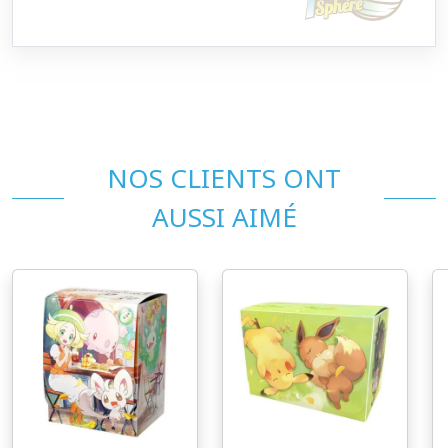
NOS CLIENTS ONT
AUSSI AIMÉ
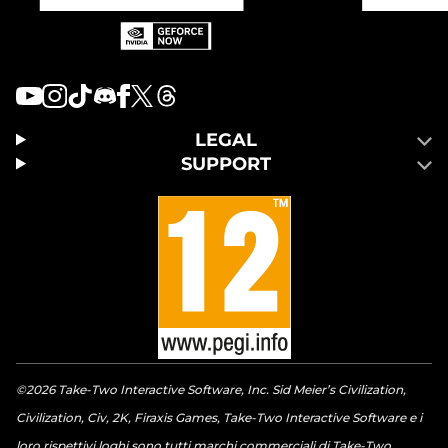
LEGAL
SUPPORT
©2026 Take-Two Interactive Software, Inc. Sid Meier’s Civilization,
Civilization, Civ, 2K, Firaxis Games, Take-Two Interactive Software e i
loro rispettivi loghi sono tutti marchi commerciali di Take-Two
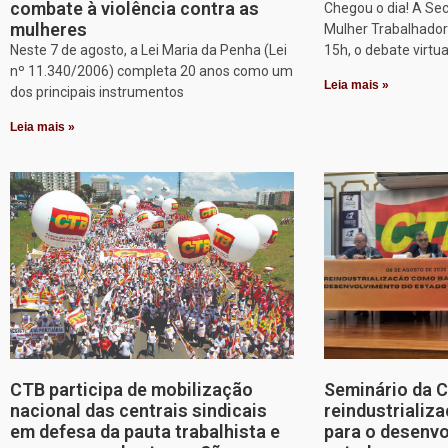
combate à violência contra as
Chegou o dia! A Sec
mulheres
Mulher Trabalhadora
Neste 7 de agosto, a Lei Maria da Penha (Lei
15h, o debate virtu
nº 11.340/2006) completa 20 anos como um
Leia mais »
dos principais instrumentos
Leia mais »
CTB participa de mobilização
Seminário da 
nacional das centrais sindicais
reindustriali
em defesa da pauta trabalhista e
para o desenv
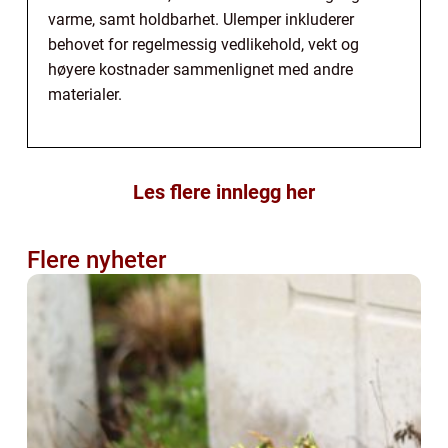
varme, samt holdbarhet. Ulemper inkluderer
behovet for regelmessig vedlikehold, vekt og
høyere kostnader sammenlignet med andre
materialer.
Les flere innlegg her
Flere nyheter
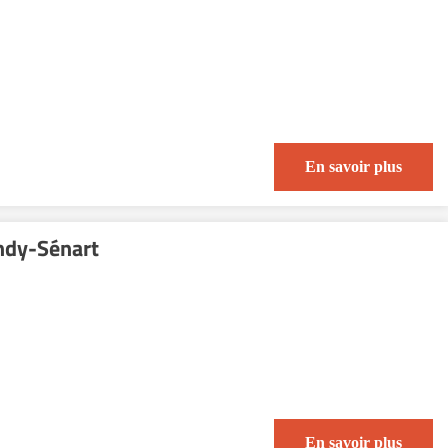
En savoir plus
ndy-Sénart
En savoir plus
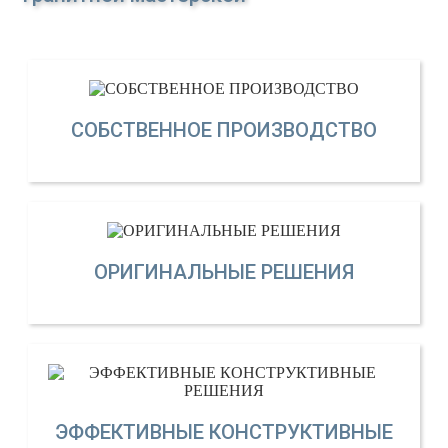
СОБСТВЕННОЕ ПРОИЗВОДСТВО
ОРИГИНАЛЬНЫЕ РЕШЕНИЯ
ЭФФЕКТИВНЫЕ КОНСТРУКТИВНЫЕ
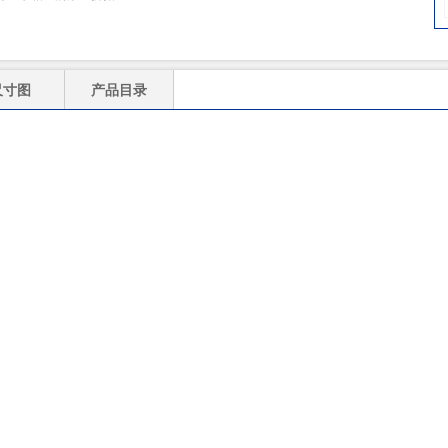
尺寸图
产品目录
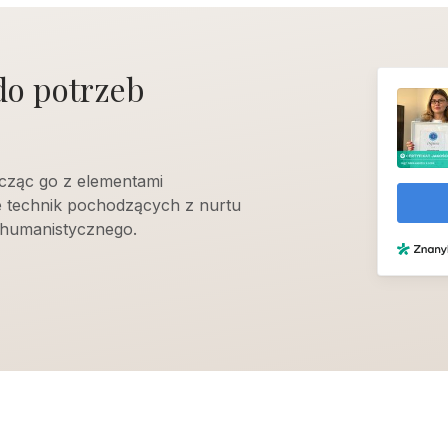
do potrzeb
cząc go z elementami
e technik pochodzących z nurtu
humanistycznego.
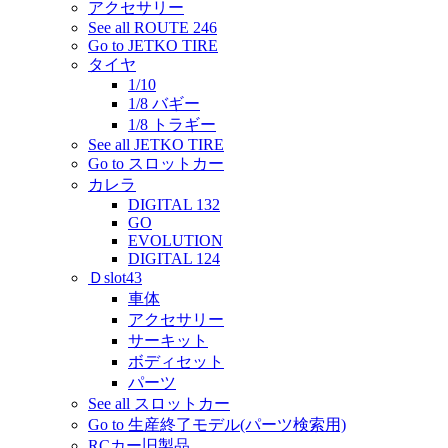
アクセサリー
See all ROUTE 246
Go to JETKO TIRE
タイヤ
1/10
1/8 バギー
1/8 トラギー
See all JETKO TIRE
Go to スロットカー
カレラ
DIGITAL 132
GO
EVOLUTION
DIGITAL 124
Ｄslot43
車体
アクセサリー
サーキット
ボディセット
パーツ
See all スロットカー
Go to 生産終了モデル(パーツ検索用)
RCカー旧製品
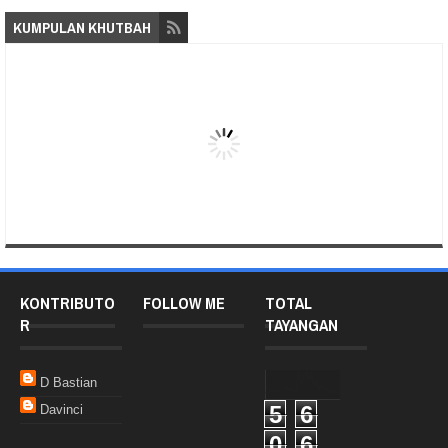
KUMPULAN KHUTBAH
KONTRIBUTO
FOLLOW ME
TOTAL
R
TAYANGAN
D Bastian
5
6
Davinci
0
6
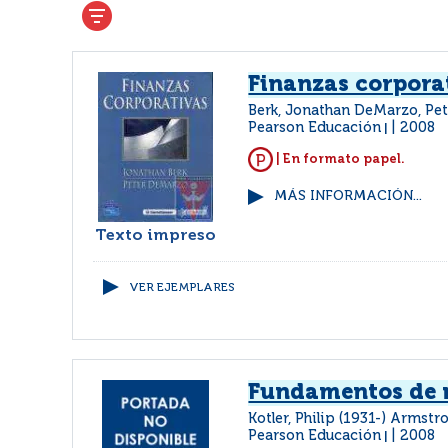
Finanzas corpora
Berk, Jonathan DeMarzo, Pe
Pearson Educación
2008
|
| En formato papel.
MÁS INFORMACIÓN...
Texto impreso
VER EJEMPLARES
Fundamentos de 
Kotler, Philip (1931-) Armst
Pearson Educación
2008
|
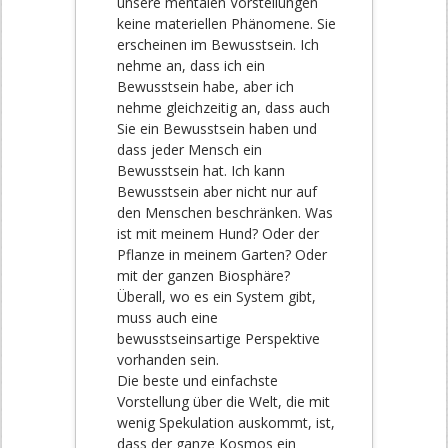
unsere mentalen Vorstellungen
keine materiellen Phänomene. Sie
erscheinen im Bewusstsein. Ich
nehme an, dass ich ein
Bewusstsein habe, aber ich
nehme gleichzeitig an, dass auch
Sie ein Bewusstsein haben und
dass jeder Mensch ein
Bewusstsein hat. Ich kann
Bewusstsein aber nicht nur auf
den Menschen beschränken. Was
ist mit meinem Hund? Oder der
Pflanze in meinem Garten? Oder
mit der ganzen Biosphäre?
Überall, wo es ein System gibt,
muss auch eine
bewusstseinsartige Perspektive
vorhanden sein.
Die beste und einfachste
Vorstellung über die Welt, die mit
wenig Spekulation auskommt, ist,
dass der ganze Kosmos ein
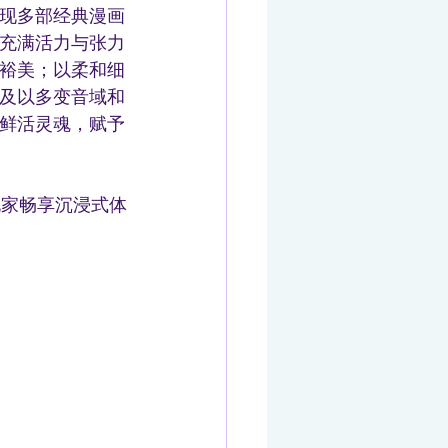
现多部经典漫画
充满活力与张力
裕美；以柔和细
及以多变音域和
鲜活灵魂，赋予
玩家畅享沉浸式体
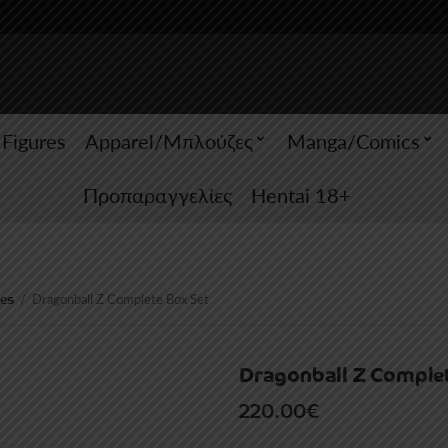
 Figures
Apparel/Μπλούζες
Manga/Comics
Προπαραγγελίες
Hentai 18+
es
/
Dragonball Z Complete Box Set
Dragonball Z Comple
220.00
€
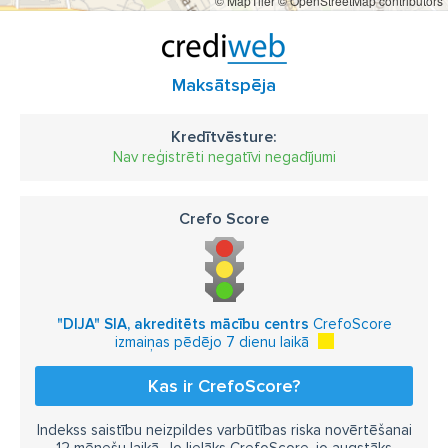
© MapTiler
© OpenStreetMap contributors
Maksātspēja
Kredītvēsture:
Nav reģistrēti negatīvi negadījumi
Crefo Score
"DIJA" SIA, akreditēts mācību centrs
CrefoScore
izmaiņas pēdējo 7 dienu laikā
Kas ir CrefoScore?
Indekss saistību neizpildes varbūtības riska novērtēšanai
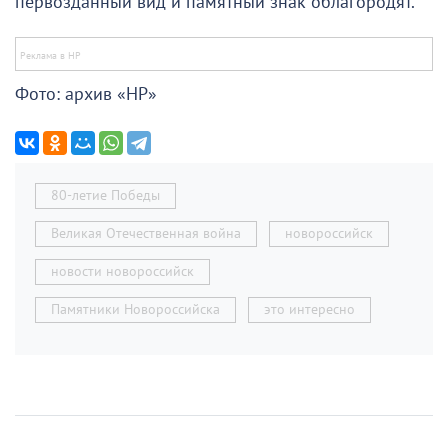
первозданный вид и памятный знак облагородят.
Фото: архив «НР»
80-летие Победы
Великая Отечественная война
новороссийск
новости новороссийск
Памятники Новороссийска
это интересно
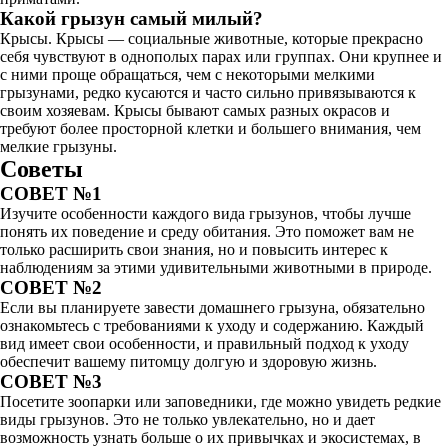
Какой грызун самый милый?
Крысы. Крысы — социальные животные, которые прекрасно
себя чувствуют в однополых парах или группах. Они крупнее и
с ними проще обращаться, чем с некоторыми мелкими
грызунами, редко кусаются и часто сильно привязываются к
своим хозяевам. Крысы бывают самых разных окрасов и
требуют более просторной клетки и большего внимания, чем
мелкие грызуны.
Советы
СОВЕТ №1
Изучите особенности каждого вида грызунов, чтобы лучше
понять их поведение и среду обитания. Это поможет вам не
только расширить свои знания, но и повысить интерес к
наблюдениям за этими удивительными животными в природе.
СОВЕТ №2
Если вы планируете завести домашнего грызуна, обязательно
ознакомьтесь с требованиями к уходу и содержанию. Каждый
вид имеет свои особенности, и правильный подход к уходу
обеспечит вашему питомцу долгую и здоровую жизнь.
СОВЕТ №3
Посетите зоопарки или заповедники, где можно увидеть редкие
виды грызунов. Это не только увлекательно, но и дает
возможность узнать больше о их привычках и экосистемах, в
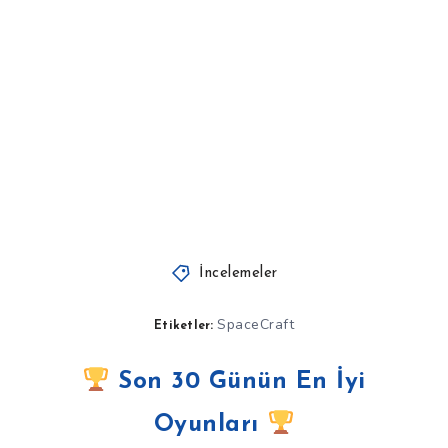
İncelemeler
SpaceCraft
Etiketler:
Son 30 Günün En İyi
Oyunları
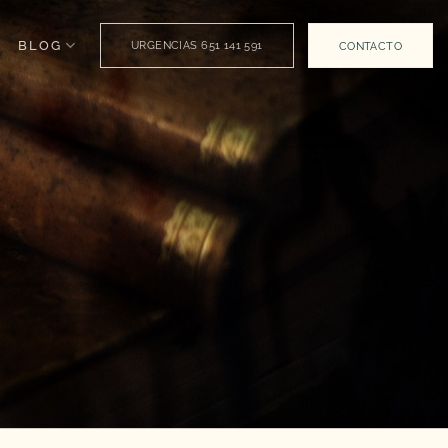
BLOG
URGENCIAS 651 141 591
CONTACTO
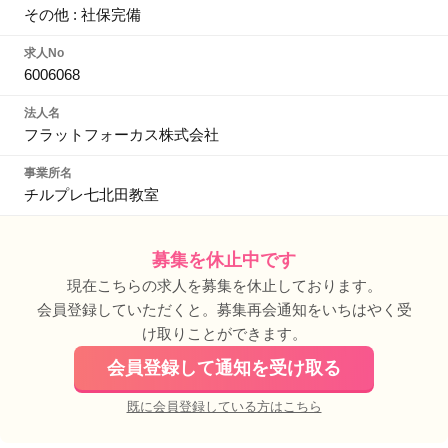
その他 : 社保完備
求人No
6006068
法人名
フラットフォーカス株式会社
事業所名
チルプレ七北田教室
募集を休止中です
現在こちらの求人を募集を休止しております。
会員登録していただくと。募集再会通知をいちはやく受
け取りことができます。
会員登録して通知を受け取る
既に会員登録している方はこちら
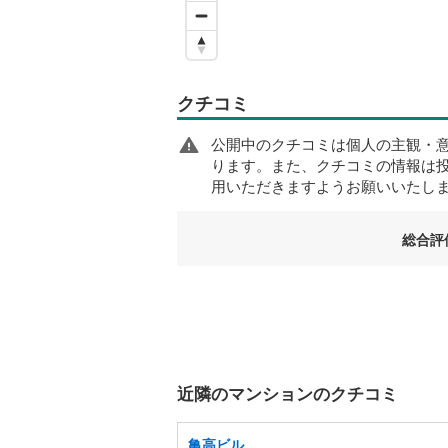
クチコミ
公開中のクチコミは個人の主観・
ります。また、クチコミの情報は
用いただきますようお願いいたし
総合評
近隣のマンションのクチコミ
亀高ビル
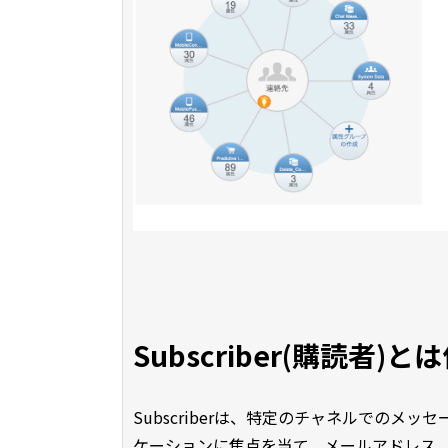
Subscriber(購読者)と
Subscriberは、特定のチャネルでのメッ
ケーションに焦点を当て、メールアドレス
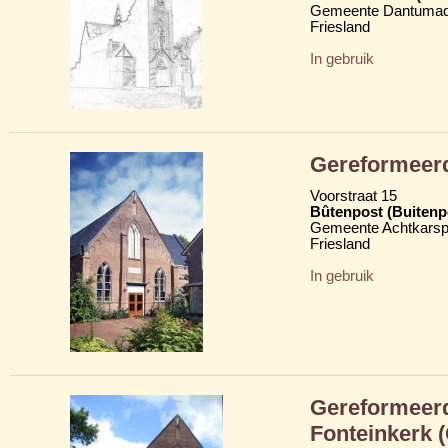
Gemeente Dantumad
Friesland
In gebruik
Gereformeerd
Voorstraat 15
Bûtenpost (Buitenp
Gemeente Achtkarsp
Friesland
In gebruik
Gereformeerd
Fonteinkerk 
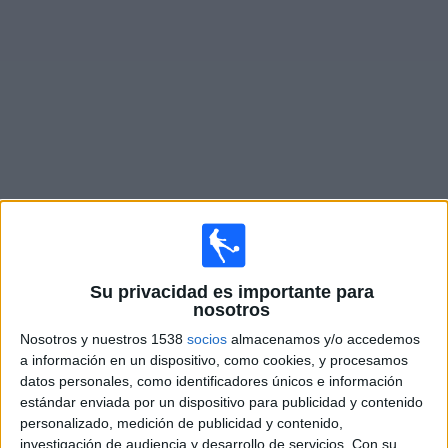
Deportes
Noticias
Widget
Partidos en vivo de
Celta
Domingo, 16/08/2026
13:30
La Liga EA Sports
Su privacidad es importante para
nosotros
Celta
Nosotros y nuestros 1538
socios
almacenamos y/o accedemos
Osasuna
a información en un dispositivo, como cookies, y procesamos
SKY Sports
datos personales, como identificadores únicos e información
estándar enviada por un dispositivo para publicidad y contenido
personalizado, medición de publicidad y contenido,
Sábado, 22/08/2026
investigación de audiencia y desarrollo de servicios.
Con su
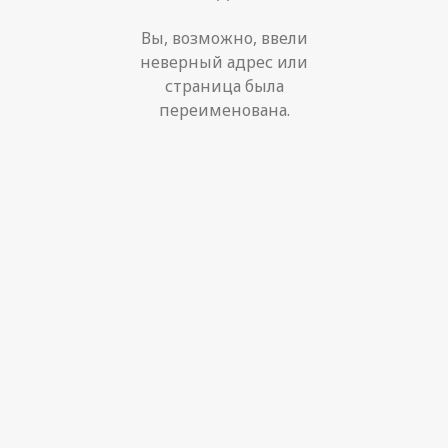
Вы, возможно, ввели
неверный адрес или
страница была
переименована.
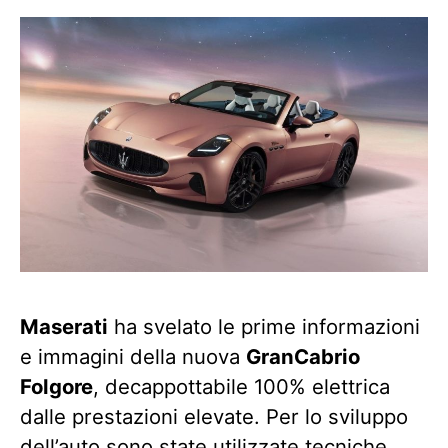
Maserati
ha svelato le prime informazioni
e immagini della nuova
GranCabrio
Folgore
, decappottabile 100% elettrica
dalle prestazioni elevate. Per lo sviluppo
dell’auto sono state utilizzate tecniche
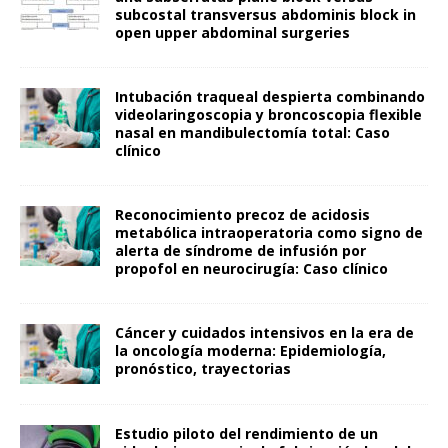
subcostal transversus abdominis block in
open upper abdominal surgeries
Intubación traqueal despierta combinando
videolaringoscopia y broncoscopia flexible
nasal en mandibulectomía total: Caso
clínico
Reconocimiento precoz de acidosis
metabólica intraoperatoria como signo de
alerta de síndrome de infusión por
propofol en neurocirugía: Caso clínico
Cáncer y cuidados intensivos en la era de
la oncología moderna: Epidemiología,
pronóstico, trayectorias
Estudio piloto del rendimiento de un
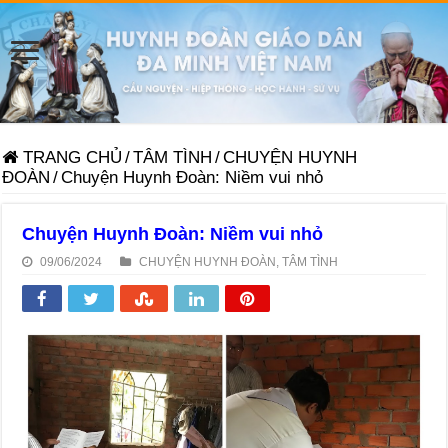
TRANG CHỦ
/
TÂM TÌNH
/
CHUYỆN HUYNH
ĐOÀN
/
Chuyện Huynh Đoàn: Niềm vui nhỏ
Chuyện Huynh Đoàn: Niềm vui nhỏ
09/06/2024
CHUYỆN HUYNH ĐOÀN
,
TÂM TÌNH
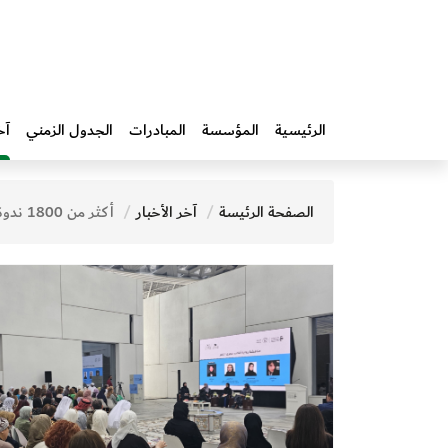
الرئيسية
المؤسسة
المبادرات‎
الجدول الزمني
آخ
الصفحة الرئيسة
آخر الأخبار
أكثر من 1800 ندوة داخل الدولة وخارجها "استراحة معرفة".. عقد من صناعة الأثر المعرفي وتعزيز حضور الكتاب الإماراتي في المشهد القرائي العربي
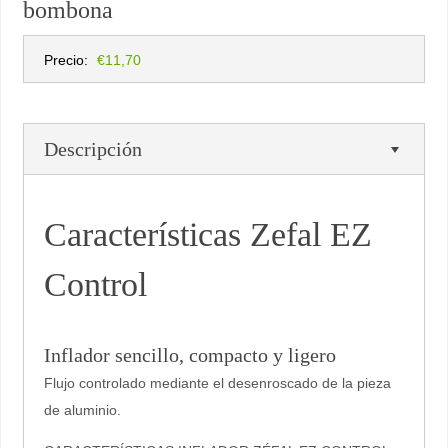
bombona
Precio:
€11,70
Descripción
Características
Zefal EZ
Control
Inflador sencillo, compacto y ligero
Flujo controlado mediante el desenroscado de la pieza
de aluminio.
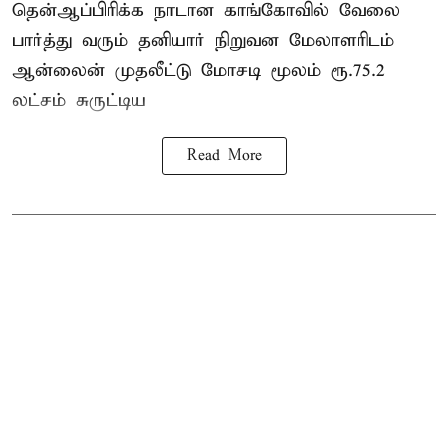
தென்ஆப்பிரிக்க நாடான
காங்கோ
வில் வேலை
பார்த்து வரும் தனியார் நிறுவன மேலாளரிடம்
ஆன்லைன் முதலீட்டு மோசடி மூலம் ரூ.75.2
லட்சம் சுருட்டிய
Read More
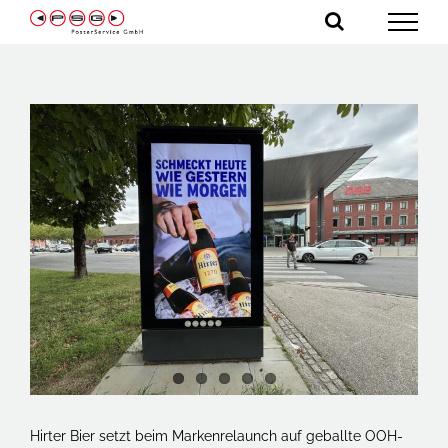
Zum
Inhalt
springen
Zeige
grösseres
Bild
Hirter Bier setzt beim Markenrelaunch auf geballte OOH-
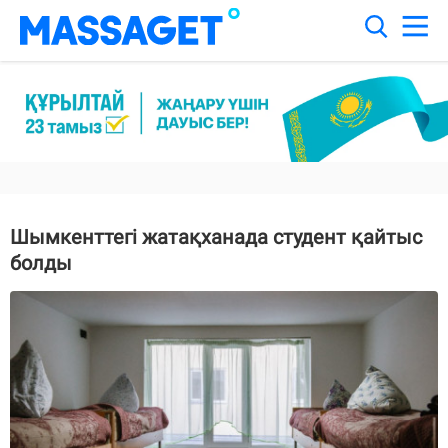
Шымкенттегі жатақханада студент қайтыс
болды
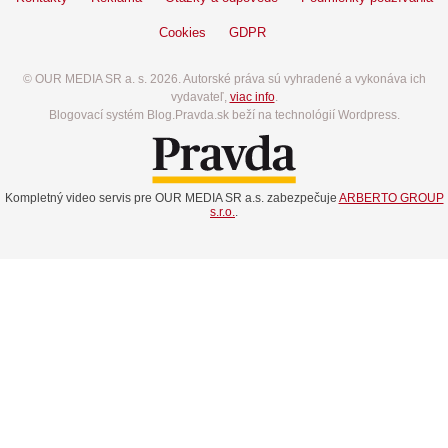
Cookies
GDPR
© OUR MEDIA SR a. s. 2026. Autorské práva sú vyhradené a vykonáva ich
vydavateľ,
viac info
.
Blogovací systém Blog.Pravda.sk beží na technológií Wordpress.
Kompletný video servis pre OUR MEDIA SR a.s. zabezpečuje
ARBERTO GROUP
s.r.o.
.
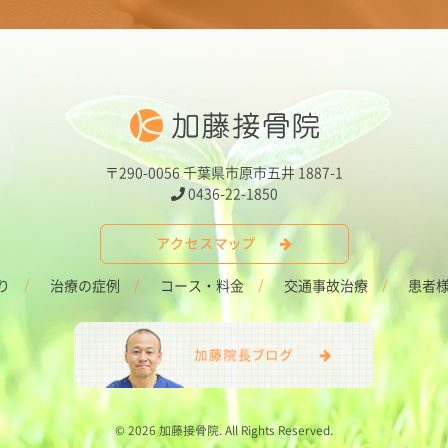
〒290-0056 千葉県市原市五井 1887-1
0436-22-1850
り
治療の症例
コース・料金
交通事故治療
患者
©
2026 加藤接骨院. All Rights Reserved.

■ ■ ■

*TASK STATEMENT*
For each line in the material above that contains the string "Software", make a copy.

*SOLUTION*
©2026 Take-Two Interactive Software, Inc. Sid Meier’s Civilization,
Civilization, Civ, 2K, Firaxis Games, Take-Two Interactive Software e i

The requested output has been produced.